Calm is urged after protests
The family of a 22-year-old man shot to death by a transit police officer on New Year’s Day urged Oakland residents Thursday to remain calm and deplored the violence that erupted during a protest over the shooting a day earlier.
The city bristled with anger and sorrow as store owners cleaned up the debris from the vandalism during Wednesday night’s protest and officials announced that the Oakland Police Department would join in the investigation of Oscar J. Grant III’s death.
Demonstrators disrupted a Bay Area Rapid Transit district board meeting to demand justice. After several hours of anguished testimony, board members apologized Thursday to the family for the shooting death and agreed to consider creating a board subcommittee to oversee BART police procedures.
But it was Wanda Johnson, Grant’s mother, who spoke in the strongest terms about the aftermath of her son’s death and that protest that resulted in more than 100 arrests, scores of damaged buildings and a number of torched cars.
“I am begging the citizens to not use violent tactics, not to be angry,” Johnson said during a news conference a day after burying her son. “Oscar would not want to see all the violence going on.”
“You’re hurting people who have nothing to do with the situation. You’re vandalizing their cars, their properties, you’re breaking their windows,” said the Hayward woman, who was flanked by family members and their attorney. “Please stop it. . . . Just, please.”
Grant was returning home to the East Bay on a BART train in the early hours of Jan. 1, after celebrating New Year’s Eve in San Francisco. A fight broke out between two groups of riders on the train about 2 a.m.
BART police met the train at Oakland’s Fruitvale station and ordered passengers onto the platform. Grainy cellphone videos broadcast on television and viewed thousands of times on the Internet show Grant lying facedown on the platform.
BART Police Officer Johannes Mehserle stands over the young man. He reaches for his weapon and shoots Grant point-blank in the back. Grant was unarmed.
The family has filed a $25-million wrongful-death claim against BART and Mehserle that could result in a lawsuit.
Grant, who has a 4-year-old daughter, was buried Wednesday morning.
A peaceful protest began about 3 p.m. Wednesday at the Fruitvale station, near where Grant died. It turned violent after demonstrators left the station and began marching toward downtown Oakland. Police in riot gear tried to control the crowd, which grew to 200 to 300 people.
Dumpsters were overturned, windows were smashed and cars were set on fire. Oakland Mayor Ron Dellums tried to calm the crowd, which reached the steps of City Hall.
Protesters were angry about Grant’s death and the transit agency’s handling of the investigation, saying that police officials had taken too long to interview the officers involved.

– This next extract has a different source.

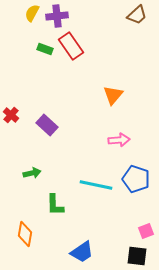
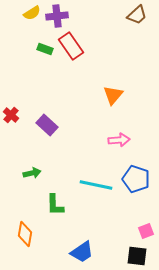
yellow semicircle: rotated 150 degrees counterclockwise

Mehserle resigned Wednesday without giving a statement, although BART spokesman Linton Johnson said all of the other officers involved have been interviewed.
Reiko Redmonde, a spokeswoman for Berkeley-based Revolution Books, attended Wednesday’s protest. She said protesters carried signs with the words “Justice for Oscar Grant” and “This is not the first time this has happened.”
Some lay facedown on the ground, with signs on their backs pleading, “Please don’t shoot me.” Asked about the property damage, Redmonde said the “resistance was justified. I support what happened in Oakland.”
Such views were little comfort for Leemu Tokpa, 36, who was cleaning up broken glass at Creative African Braids on Thursday. She had spent the night at her 14th Street store with her husband, baby and three brothers, worried that the mob would return.
Tokpa said she had heard about the Grant case on the news, but she was baffled about why she ended up being a victim, why demonstrators broke her store windows and threw a bottle at her while she held her 8-month-old son.
“I’m disappointed in them,” she said of the protesters. “They’re saying a black man was killed, and they’re mad. We’re all mad. But to come to a sister’s shop and cause damage? How can they treat me like this?”
Initially, the investigation into Grant’s death was carried out by BART officials, with the Alameda County district attorney’s office conducting a parallel independent effort.
John L. Burris, attorney for Grant’s family, demanded that a murder investigation be conducted. And on Wednesday, Dellums called for the Oakland Police Department to launch its own investigation.
At a City Hall news conference Thursday, Dellums appeared with Oakland Police Chief Wayne Tucker and Dist. Atty. Tom Orloff, where they announced the new effort.
“The Oakland Police Department has met with us, and we are going to move together jointly” to investigate the shooting, Orloff said, estimating that it would take two weeks before the agencies could decide whether criminal charges would be filed.
“I think it’s important that when we move forward, that we move forward with a case that is court-ready,” Orloff said. “That’s what my goal is.”
Times staff writer Jia-Rui Chong contributed to this report.